Seperti yang kita ketahui, guru merupakan salah satu faktor yang sangat berpengaruh terhadap kualitas Sumber Daya Manusia yang akan datang. Karena guru merupakan tenaga pengajar yang akan mengajar dan mendidik para peserta didik agar dapat melaksanakan tugas sesungguhnya manusia di dunia ini, yaitu sebagai Khalifah. Sebagaimana firman Allah:
ثُمَّ جَعَلۡنَٰكُمۡ
خَلَٰٓئِفَ فِي ٱلۡأَرۡضِ مِنۢ بَعۡدِهِمۡ لِنَنظُرَ كَيۡفَ تَعۡمَلُونَ ١٤
“Kemudian Kami jadikan kamu sebagai khalifah (pengganti) di bumi ini sesudah mereka, untuk Kami perhatikan bagaimana kamu berbuat.” (QS: Yunus 14)

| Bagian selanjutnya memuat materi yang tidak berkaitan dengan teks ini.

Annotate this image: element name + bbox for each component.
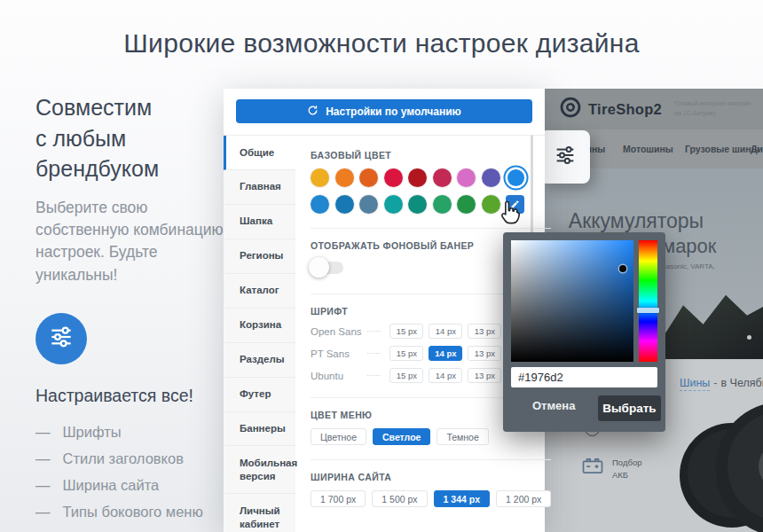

Setelah bumi ini diciptakan, Allah memandang perlu bumi itu didiami, diurus, dan diolah. Untuk itu Ia menciptakan manusia yang diserahi tugas dan jabatan khalifah. Kemampuan bertugas ini adalah suatu anugerah Allah dan sekaligus merupakan amanat yang dibimbing dengan suatu ajaran, yang pelaksanaannya merupakan tanggung jawab manusia yang bernama khalifah.[1]
Disamping itu Al-Qabisi berpendapat tentang kewajiban mengajar, bahwa menurutnya pemerintah dan orang tua bertanggung jawab penuh terhadap pendidikan anak yang masing-masing sesuai dengan fungsinya dalam melaksanakan kewajiban mendidik/mengajar anak mereka secara keseluruhan.[2] Dari pendapat itu, jelaslah bahwa pengajaran bukan hanya kewajiban dari seorang guru ataupun tenaga pengajar, melainkan dari semua pihak. Pepatah mengatakan “pengalaman adalah guru yang berharga”. Karena itu, ilmu pengetahuan tidak hanya didapat dari seorang guru, melainkan dapat didapat dari pemerintah, orang tua, lingkungan, dll.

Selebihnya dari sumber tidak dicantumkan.